Serbs then organised large-scale protests to prevent the newly elected mayors from taking up their posts in local municipalities. When Kosovo retaliated and increased police presence, the protests erupted into violence and injuries to KFOR peacekeepers, journalists and citizens.

Since then, the EU and US have called for a new vote, and Serbs have demanded the resignation of Albanian mayors. Kosovo has announced a referendum in which a 50% plus one vote of eligible voters would lead the Central Election Commission to call new local elections. But the Serb list announced it would boycott that vote as well, and pressure increased on local Serbs not to vote, despite having called for it for nearly a year.

By the time the vote was over, only about 1 per cent of the population had voted in North Mitrovica, Zveçan, Zubin Potok and Leopsavic.

Kreshniq Radoniqi, chairman of Kosovo’s Central Election Commission (CEC), confirmed the results after polling stations closed on Sunday night. He said:

All 23 voting centres were closed at 19:00; according to the data we received in these four municipalities, the number of citizens who voted in the voting process for or against the removal of the mayors from their position is as follows:

Leposaviq 124 voters, Zubin Potok 18 voters, Zveçan did not vote, and in North Mitrovica 111 voters.

On Sunday, Prime Minister Albin Kurti told reporters that “the number of people that call for the resignation of your president [Aleskandar Vučić] far exceeds those calling for the resignation of our mayors in northern Kosovo.”

He wrote on website X that a year after local elections were held in the north that resulted in mayors being elected on a low turnout, a new ballot was held in which every step of the process to make the vote possible was taken over by the government. He continued:

The vote was boycotted. Therefore, the minimum legal threshold for the mayors to step down was not reached. Nevertheless, the overall environment was peaceful, and we thank our citizens for this. We hoped for another outcome, but Kosovo has met its obligations.

President Vjosa Osmani said that citizens had a chance to vote but did not take the opportunity because of pressure from Serbia. She claimed:

This mainly happened due to pressure from Belgrade, executed by the Serbian List and illegal criminal structures. Once again, Serbia illegally interfered in another country’s election process. Once again, Vučić violated the word he had given to international partners.

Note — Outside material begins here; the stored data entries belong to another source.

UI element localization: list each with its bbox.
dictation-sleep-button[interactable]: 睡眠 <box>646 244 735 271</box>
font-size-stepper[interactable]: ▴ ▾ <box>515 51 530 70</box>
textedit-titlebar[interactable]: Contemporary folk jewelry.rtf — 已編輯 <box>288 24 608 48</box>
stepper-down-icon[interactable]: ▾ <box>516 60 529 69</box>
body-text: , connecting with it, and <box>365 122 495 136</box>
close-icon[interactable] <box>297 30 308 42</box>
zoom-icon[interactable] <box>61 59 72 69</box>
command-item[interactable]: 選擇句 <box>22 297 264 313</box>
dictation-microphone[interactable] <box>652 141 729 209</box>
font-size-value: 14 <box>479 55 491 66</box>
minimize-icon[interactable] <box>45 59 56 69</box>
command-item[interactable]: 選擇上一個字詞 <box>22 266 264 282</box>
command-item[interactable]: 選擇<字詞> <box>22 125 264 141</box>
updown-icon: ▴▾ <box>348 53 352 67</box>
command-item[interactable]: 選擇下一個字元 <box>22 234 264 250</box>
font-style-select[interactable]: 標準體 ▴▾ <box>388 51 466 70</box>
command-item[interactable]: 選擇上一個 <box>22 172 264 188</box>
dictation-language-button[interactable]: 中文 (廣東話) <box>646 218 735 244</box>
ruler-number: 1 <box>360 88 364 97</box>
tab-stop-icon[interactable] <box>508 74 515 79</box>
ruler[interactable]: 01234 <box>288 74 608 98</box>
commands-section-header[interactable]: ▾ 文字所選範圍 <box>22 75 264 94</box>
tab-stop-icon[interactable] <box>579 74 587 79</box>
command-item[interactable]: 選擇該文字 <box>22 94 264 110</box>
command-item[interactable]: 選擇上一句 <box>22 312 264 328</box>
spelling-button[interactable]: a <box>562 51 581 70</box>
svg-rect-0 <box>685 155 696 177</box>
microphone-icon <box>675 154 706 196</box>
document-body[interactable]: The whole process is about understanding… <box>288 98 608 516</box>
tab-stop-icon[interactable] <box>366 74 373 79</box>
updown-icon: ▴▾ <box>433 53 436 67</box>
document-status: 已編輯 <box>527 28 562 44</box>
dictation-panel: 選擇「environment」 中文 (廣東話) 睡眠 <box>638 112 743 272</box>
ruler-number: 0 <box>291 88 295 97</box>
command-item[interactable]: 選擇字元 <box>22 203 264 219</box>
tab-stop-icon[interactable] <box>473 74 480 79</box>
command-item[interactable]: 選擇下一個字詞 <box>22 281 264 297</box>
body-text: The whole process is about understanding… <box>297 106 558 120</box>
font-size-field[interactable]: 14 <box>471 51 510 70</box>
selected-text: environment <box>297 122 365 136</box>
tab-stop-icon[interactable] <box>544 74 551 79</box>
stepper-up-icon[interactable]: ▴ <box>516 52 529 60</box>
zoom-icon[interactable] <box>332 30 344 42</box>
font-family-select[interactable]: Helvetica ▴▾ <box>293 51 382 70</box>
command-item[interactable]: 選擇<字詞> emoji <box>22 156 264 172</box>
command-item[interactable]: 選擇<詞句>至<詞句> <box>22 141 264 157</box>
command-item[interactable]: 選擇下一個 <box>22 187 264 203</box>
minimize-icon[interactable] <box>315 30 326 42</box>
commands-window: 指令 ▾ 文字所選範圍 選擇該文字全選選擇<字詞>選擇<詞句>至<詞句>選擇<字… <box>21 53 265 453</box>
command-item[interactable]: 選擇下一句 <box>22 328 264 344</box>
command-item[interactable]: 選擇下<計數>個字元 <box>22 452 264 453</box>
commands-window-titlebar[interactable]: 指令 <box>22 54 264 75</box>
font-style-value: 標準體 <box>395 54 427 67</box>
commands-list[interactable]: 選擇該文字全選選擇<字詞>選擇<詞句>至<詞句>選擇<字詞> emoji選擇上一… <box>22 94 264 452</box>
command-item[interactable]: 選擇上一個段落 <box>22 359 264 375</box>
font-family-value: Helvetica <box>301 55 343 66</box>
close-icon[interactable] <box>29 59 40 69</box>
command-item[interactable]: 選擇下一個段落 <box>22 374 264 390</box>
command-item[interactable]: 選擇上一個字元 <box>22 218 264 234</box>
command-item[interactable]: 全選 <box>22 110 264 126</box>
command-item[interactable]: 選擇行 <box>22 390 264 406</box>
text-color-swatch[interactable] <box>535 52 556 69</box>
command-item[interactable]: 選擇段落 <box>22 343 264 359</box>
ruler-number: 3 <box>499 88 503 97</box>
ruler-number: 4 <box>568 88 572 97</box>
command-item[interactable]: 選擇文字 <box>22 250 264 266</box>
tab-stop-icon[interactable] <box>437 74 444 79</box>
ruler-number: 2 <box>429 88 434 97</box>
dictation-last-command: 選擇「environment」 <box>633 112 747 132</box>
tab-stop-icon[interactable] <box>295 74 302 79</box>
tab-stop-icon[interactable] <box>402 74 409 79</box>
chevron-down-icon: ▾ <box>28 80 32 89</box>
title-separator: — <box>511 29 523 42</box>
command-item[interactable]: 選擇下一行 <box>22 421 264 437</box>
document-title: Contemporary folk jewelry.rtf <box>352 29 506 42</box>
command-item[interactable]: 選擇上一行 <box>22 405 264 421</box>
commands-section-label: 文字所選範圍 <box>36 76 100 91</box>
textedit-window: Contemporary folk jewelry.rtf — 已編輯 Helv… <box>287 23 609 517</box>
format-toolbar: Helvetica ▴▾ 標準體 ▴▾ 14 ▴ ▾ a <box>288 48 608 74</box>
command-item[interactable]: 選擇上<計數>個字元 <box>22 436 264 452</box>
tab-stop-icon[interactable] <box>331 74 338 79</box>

Elbert Krasniqi, the local government minister, has called on the EU to lift measures imposed on Kosovo after tensions escalated last summer. One of the demands was for a new vote in four municipalities, and Krasniqi said Kosovo had done so. He claimed:

We provided the infrastructure and the opportunity for citizens to express their democratic will. Lista Serbe and Belgrade, on the other hand, once again ordered the boycott of the voting process in the four northern municipalities – despite calls not to do such a thing by the international community.

Serb List, whose former vice-president Milan Radoicic is on the run because of an arrest warrant issued by Interpol over his admission that he directed the 24 September “terrorist attack” in northern Kosovo, said the vote was just a show. The statement said:

We want to clearly reiterate that we were more than willing to participate in this process to look back and replace these fake mayors in our municipalities, but we did not want to play games directed by the regime in Pristina.

Last week, the international community tried once again to blame the Serbs for the genocide of Muslims in Srebrenica. The Srebrenica massacre is one of the bloodiest events of the civil war that began after the collapse of the former Yugoslavia in the 1990s.

Bosniaks and some West countries assess the event as “genocide,” citing among other things the judgement of the International Tribunal for the Former Yugoslavia in the trial of Bosnian Serb army commander Ratko Mladic. Serbs in BiH recognise that Srebrenica was a massacre, but not genocide. Serbia’s parliament in 2010 condemned the Srebrenica massacre but refused to recognise it as genocide.

In January, Serbian President Aleksandar Vučić said the West countries were making every effort to destabilise the situation in the Balkans.